▶ _DIRECTIONS FOR THIS TASK_: From the line with "사업자명 : CORE" to the line with "vous demander de", retype each line exactly as it stands in the records below, but skip the pictures.

▶ _GIVEN DATA_:
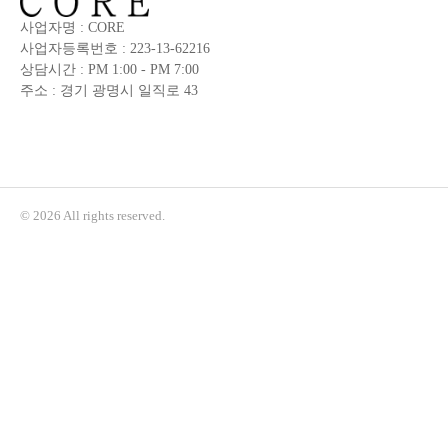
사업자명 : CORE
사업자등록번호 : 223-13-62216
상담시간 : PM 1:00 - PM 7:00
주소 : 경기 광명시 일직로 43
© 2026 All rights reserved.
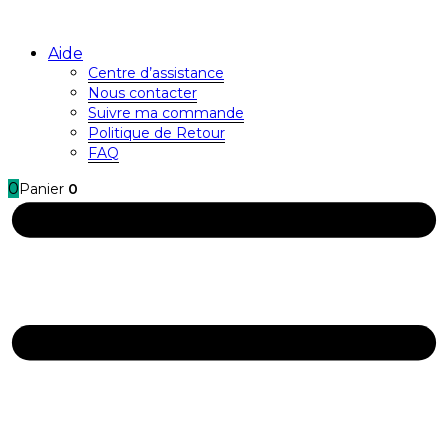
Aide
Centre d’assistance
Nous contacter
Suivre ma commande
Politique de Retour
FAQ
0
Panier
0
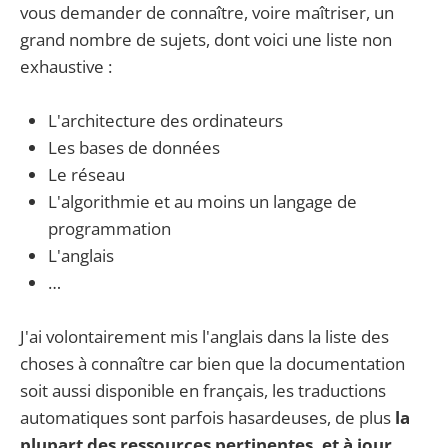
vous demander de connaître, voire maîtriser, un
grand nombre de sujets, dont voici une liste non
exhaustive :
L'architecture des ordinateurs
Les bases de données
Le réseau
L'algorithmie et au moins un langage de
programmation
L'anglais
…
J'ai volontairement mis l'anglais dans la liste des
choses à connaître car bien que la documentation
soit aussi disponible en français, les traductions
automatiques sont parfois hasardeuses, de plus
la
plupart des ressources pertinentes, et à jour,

---

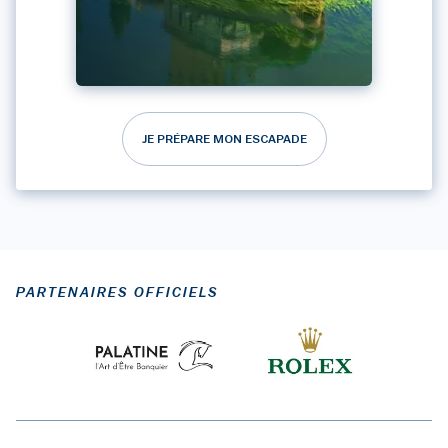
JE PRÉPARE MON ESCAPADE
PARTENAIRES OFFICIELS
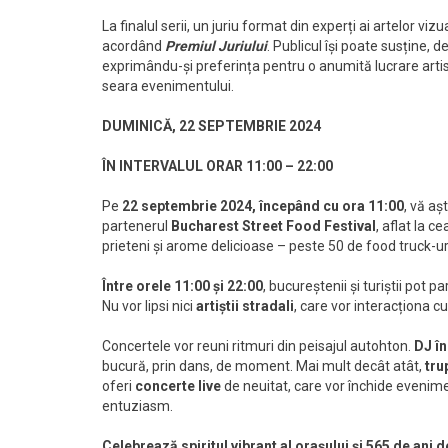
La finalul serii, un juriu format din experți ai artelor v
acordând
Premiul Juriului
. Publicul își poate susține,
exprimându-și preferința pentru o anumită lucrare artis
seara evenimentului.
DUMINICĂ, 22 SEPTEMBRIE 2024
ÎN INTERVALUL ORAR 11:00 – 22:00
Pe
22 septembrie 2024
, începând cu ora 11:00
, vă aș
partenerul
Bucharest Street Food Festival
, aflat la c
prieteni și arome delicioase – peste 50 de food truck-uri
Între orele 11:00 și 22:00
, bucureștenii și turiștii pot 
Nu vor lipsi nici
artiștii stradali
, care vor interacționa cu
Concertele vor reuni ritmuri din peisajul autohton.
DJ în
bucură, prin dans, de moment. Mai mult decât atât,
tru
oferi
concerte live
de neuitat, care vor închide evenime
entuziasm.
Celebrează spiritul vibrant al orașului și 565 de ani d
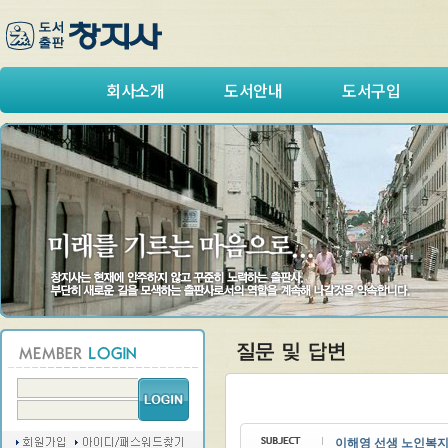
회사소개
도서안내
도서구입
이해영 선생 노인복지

---

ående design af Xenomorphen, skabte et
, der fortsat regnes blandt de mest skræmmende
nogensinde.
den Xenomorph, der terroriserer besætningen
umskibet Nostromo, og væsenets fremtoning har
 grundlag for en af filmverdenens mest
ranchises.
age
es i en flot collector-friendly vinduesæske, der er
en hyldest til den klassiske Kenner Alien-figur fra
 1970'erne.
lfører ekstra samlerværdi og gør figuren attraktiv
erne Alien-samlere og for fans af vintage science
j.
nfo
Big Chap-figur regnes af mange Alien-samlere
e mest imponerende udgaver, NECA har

▶ _ANSWER SPACE_:
사업자명 : CORE
사업자등록번호 : 223-13-62216
상담시간 : PM 1:00 - PM 7:00
주소 : 경기 광명시 일직로 43
© 2026 All rights reserved.
Aide
Centre d’assistance
Nous contacter
Suivre ma commande
Politique de Retour
FAQ
0
Panier
0
vous demander de connaître, voire maîtriser, un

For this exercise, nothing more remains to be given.